Hey if you want more cubes you can always stroke it to 347!!


----------



## GLC (Dec 21, 1999)

I have a 302 motor and I would like to know some add ons I can provide to assist my motor. It is fine but want to know some add ons to help it out. You know, more power or what have u!!!! Thanks for the help!!!!!!!



GLC


----------



## 65hoss (Sep 4, 2000)

GLC,
Is it a completely stock motor? 2bbl or 4bbl? How many miles on motor? Auto or manual transmission? Rear end gear?


----------



## GLC (Dec 21, 1999)

It is completly stock with a 2 barrel carb. It is a 302 with a C-6 auto tranny. With a stock rearend. Everything is still like it came from the factory. Let me know ciz it is going to the shop in a few days.

GLC


----------



## 65hoss (Sep 4, 2000)

The most important thing and 1st thing to take care of is the 2bbl. You need to get an edelbrock Performer RPM intake and 650 carb. Holleys are good for racing and high performance, but the edelbrock carbs are great out of the box and do not need tuning like a holley all the time. 

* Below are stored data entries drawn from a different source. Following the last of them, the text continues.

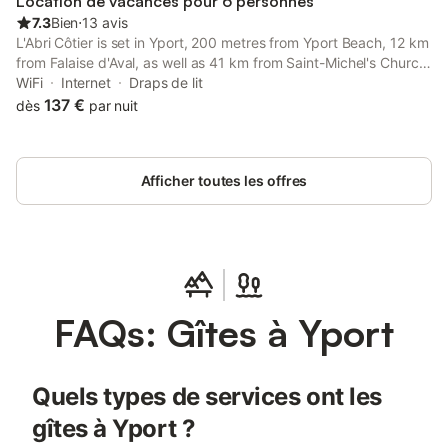
Location de vacances pour 6 personnes
7.3
Bien
⋅
13 avis
L'Abri Côtier is set in Yport, 200 metres from Yport Beach, 12 km
from Falaise d'Aval, as well as 41 km from Saint-Michel's Church.
The property is situated 42 km from Perret Model Appartment,
WiFi
Internet
Draps de lit
43 km from Le Volcan and 43 km from Eglise St-Joseph.
137 €
dès
par nuit
Afficher toutes les offres
FAQs: Gîtes à Yport
Quels types de services ont les
gîtes à Yport ?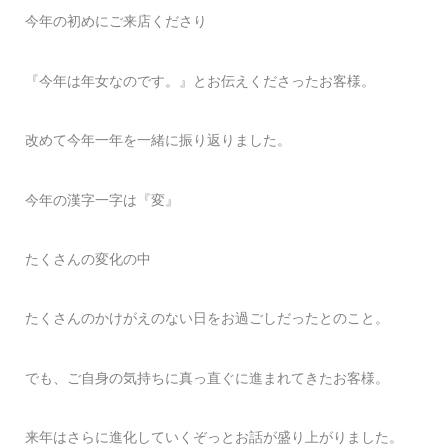
今年の初めにご来店くださり
『今年は年女なのです。』とお伝えくださったお客様。
改めて今年一年を一緒に振り返りました。
今年の漢字一字は『変』
たくさんの変化の中
たくさんのかけがえのない日をお過ごしだったとのこと。
でも、ご自身の気持ちに真っ直ぐに進まれてきたお客様。
来年はさらに進化していくぞっとお話が盛り上がりました。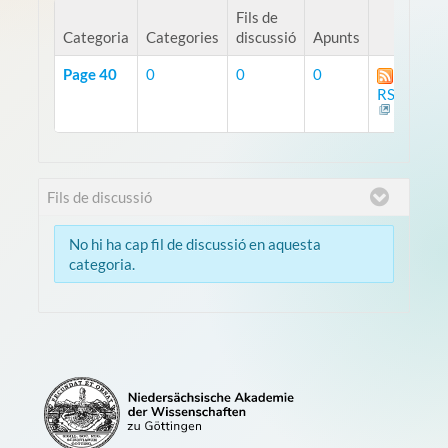
Fils de
Categoria
Categories
discussió
Apunts
Page 40
0
0
0
RSS
Fils de discussió
No hi ha cap fil de discussió en aquesta
categoria.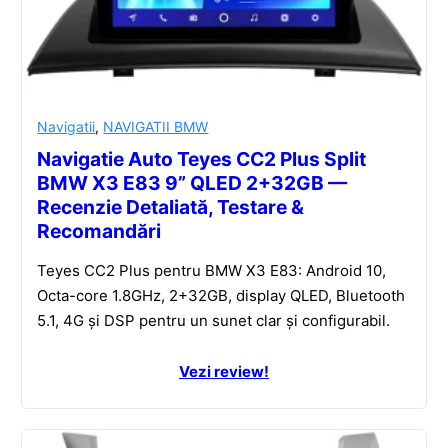
Navigatii
,
NAVIGATII BMW
Navigatie Auto Teyes CC2 Plus Split
BMW X3 E83 9” QLED 2+32GB —
Recenzie Detaliată, Testare &
Recomandări
Teyes CC2 Plus pentru BMW X3 E83: Android 10,
Octa-core 1.8GHz, 2+32GB, display QLED, Bluetooth
5.1, 4G și DSP pentru un sunet clar și configurabil.
Vezi review!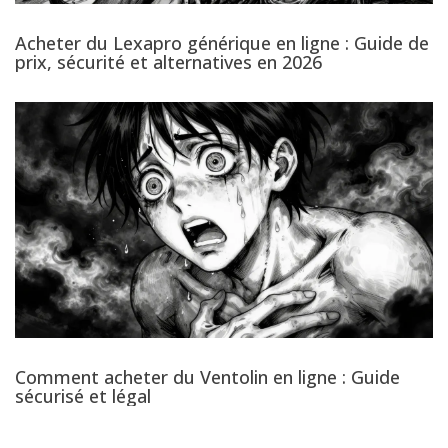
Acheter du Lexapro générique en ligne : Guide de
prix, sécurité et alternatives en 2026
Comment acheter du Ventolin en ligne : Guide
sécurisé et légal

2. Change the cam. Nothing big, but the right cam for the setup will make a huge difference. Most street car guys get this wrong. They think the bigger the better. Far from the truth. Do not tell my comp cam guy, but Lunati makes the best street cams. A good RV cam will get you much more power to the pavement than any other street setup. The RV is designed to make tons of low and midrange torque. In a street car this makes for a wild ride light to light. For pulling, you get a huge increase because that is what your looking for is torque. 

3. Shift kit in the trans will not only make it last longer, but because there is no lagging going into gear it will help out. In a stock transmission, by adding a shift kit only will usually give you 1/2 second increase in times. 
4. Ignition system. The new holley annihalator seems to be getting great reviews from the drag racing community. I ran a mallory in mine. My new 347 is going to get the MSD. 

This is pretty simple stuff. As anything, you just need to apply the $$. Of course you can start getting into much more like gears, heads, valves, compression, torque converters, spring, shocks, and the list goes on. But for making good gains on a stock motor the above list will get you the most bang for your buck.


----------